With many care sector workers paid at or close to NMW rates, establishing appropriate employment policies is crucial to achieving NMW compliance.
Common care sector pitfalls
• Travel time – Whether that be from care home to care home or client to client, the essential information to keep in mind is that travel for work purposes is deemed to be working time under NMW rules.
• Paying new starters on time – There are strict rules around when NMW payments should be made following work carried out. Payment must be made within the pay period in which work was carried out or the following. Any later than this may cause an NMW breach, depending on the specific circumstances.
• Uniform – If the policy requires workers to wear certain clothing or footwear which incurs the worker costs, HMRC will consider this a cost that reduces NMW pay if not reimbursed by the employer.
• Admin fees – Any admin fees charged for deductions that are allowed under NMW rules such as court orders or DBS checks are likely to reduce NMW pay.

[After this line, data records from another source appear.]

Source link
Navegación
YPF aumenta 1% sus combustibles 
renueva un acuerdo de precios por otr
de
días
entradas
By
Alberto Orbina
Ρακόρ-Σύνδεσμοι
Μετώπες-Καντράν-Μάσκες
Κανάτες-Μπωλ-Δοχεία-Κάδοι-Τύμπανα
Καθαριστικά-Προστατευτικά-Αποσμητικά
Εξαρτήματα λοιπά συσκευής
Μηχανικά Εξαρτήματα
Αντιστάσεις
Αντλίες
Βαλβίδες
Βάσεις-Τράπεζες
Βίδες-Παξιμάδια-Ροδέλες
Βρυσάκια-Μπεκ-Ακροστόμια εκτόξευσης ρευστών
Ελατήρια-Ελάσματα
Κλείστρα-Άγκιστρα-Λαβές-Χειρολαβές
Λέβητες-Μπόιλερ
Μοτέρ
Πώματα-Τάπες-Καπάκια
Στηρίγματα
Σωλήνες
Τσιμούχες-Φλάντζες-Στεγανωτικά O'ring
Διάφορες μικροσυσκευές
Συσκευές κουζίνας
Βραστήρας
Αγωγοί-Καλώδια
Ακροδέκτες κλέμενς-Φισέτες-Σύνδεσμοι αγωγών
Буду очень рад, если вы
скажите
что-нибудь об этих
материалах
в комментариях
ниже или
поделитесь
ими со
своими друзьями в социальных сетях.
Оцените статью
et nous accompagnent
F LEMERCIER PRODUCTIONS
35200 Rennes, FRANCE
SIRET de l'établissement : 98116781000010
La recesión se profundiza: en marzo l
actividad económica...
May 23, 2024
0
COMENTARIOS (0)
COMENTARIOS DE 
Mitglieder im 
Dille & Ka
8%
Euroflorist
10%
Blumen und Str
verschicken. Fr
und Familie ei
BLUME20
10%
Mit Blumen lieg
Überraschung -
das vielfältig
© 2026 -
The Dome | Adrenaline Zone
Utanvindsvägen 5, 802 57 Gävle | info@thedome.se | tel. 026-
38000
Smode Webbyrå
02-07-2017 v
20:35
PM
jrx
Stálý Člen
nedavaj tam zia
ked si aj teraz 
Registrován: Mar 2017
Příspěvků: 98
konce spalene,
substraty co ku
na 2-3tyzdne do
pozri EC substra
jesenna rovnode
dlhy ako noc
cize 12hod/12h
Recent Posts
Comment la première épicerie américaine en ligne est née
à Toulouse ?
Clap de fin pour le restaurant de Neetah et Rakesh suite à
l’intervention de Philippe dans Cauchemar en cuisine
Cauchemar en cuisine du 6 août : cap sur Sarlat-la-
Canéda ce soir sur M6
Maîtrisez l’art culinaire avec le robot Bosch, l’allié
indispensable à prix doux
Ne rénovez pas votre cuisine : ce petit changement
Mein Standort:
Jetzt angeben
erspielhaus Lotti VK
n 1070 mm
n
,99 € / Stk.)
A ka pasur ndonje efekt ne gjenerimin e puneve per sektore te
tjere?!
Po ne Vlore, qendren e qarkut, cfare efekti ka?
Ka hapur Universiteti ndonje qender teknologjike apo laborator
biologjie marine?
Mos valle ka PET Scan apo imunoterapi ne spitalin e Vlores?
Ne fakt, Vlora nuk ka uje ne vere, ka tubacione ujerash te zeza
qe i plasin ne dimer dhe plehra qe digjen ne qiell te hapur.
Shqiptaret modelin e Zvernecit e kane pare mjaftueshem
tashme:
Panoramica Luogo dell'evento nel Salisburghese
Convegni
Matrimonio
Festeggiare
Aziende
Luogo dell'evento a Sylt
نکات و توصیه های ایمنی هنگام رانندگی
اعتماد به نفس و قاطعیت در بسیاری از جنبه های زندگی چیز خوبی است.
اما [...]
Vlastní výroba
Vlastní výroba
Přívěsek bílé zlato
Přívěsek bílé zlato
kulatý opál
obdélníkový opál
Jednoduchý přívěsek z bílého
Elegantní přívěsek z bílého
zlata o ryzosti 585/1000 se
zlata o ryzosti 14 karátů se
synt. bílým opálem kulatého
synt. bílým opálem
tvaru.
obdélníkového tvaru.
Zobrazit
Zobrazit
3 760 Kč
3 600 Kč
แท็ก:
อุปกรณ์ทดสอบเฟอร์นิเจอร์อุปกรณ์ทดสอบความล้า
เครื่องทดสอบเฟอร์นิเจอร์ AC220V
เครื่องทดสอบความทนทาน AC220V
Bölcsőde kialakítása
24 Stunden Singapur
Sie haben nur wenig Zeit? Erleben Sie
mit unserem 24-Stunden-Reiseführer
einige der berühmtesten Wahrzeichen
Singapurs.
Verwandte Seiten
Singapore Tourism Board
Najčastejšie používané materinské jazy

• Unpaid working time – We often see cases of unpaid working, such as workers arriving before or leaving after their allocated shift time or being asked to come in early or stay late for handovers, as well as the rounding down of clock in times, disputes over breaks which weren’t taken deducted from time worked and incorrectly operated time off in lieu (TOIL) policies.
• Deductions from pay – Many employers inadvertently breach NMW rules when making deductions from workers relating to things such as Christmas savings schemes, the purchasing of goods or services (including meals), uniform and recovering training costs when leaving the organisation.
In addition to making good any underpayments, if HMRC finds an employer to have underpaid their workers, they can issue penalties of up to 200% of the underpayment. Reputational damage from being publicly named and shamed can also prove extremely detrimental.
What can you do to protect your organisation?
It is important for employers to understand what constitutes working time for NMW purposes, the relevance of travel time as a core component of this, and the need to ensure there are systems in place to properly record this. The importance of this was prominently highlighted in the recent House of Commons Health and Social Care Committee report, published on 26th July 2022, which issued a recommendation to the Government that HMRC’s enforcement team must be proactive in ensuring care workers receive NMW for all time spent working and traveling.
Assessing the impact of any pay deductions made outside of tax and National Insurance, regardless of any perceived benefit to the worker, in addition to considering any work-related charges your worker may incur is essential.
Effective communication with employees and a strong policy suite with robust controls and processes are also particularly valuable. In our experience, providing employees with an opportunity to seek clarification on areas that might concern them can help prevent potential whistleblowing to HMRC or ACAS.
The above scenarios cover the most typical cases we encounter when supporting employers in the care sector with NMW compliance, but it is not exhaustive and the risks for your business will depend on your specific employee policies and procedures.